> [ASSIGNED TASK] From the entries that follow, pick out all lines holding "reunión".
#### RECORDS SHOWN ####
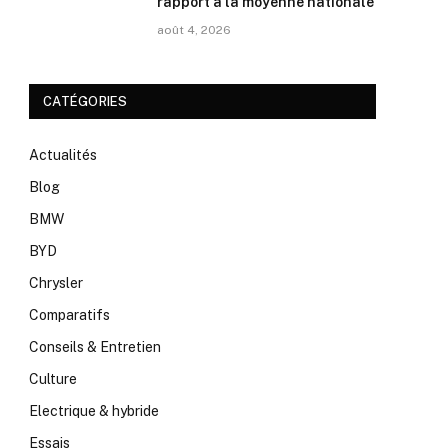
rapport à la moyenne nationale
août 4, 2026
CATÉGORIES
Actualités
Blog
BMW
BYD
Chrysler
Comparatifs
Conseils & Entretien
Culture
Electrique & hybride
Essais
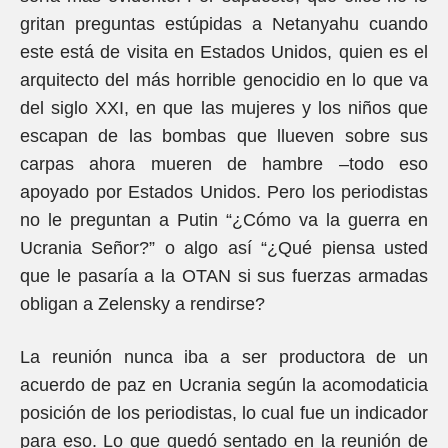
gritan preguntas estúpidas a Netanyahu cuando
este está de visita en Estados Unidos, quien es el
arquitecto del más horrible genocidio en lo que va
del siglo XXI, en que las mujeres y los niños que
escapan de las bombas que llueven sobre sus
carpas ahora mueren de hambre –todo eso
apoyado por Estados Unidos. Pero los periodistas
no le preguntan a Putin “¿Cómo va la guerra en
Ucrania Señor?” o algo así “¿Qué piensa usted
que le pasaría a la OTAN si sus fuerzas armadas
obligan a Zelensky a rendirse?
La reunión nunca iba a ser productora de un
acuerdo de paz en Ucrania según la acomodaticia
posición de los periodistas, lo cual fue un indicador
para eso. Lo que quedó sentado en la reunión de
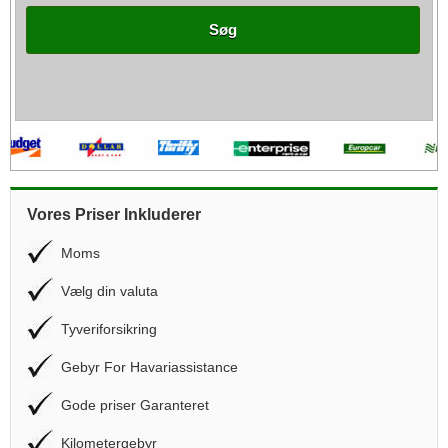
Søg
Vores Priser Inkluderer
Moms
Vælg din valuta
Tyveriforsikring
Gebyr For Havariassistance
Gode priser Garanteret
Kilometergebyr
####
#### RECORDS SHOWN ####
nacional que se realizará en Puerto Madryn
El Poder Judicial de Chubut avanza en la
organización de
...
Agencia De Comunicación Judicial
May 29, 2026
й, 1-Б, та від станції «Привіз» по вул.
####
> [ANSWER TO THIS EXERCISE]
La reunión nunca iba a ser productora de un
para eso. Lo que quedó sentado en la reunión de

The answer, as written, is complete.